In an ideal world, our products and equipment will just work. They would not fail and would not require warranty claims, product returns, or repair.
Unfortunately, we make design mistakes, assembly errors, incur damage, or simply fail. The desired balance for most businesses is the cost of returns will not outweigh the profit of sales.
During the design process, we consider how customers will use the device, where it will be used and under what conditions. We consider the materials, assembly and shipping/installation, too. We, as providers of equipment, would like the product to work as expected for the customer.
That doesn’t always happen.
How long will this unit last?
When we assemble a specific unit and ship it to a customer, we really do not know how long that specific unit will last.
We can know.
Instead of shipping to a customer, use that unit in as real a customer situation as possible and monitor the time to failure. While this approach accurately measures the life of the product, it does not allow the customer to benefit from owning and using the device.
Another method is to wait for the customer to notice the product has failed and notify us of the problem. The customer, hopefully, has enjoyed some value from the product and has used it in an actual customer environment. We may not know when the unit was put into service or when it failed specifically, yet we generally have a pretty good idea.
Neither of these methods helps the design team while designing that specific product. Looking at product failures after they occur is too late for the initial product design process.
Is there value in a product return?
Yes, if we know how to extract that value.
Consider that most products are either part of a product family of similar products, or are part of a series of products each with minor improvements.
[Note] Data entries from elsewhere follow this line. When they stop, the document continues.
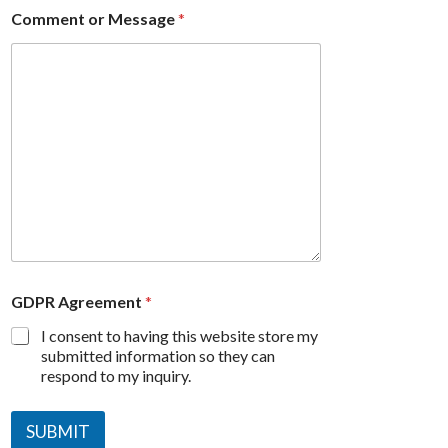
Comment or Message
*
GDPR Agreement
*
I consent to having this website store my
submitted information so they can
respond to my inquiry.
SUBMIT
It is increasingly rare to find a truly new product as most are built on previous designs.
The design team generally doesn’t disband after the initial design, they start work on the next generation. The team may focus on adding features or reducing cost, or something similar. Yet, the team will generally start with the just finished design.
If they follow the same process, consider the same situations, conduct product testing the same, etc. they will design a product about as reliable as the previous one.
Is that good enough?
Any product failure, during design or with a customer, provides information on what went wrong. It could be a design, assembly, use error, yet somewhere along the process, something went wrong.
The field return, with full failure analysis, may provide information on what failed. With a little work, we can estimate the conditions that caused the failure. And, therefore estimate where the most likely error occurred that led to the product failure.
Without the analysis and reflection, we lose the opportunity to learn. We ignore the decision process, the design assumptions, and the other elements that make up creating a product. which failed.
Preferably we find and correct errors that lead to field failures before shipping to customers. When this is well done, we may elect to not fix some issues as they are rare and will not cause serious harm (this does take careful consideration – think about ignition or brake pedal issues causing with major recalls).
Even if the failures occur at a customer site, it is too easy to dismiss the failure to user abuse, over-stress or some other factor considered outside the design consideration. Are we really saying the product fails and we are dismissing it as ‘not our fault’?
Look at every failure
It may be time to consider each and every failure. Evaluate the root cause which includes the material and design science, and includes the management decision making process. Consider the dynamics, objectives, rewards, and other factors that influence design decisions.
When failures occur and they are expected and well characterized then you are still learning – that your process is working.
Do you have 25% no fault found? Do you learn from each failure? Where do you find value in product returns?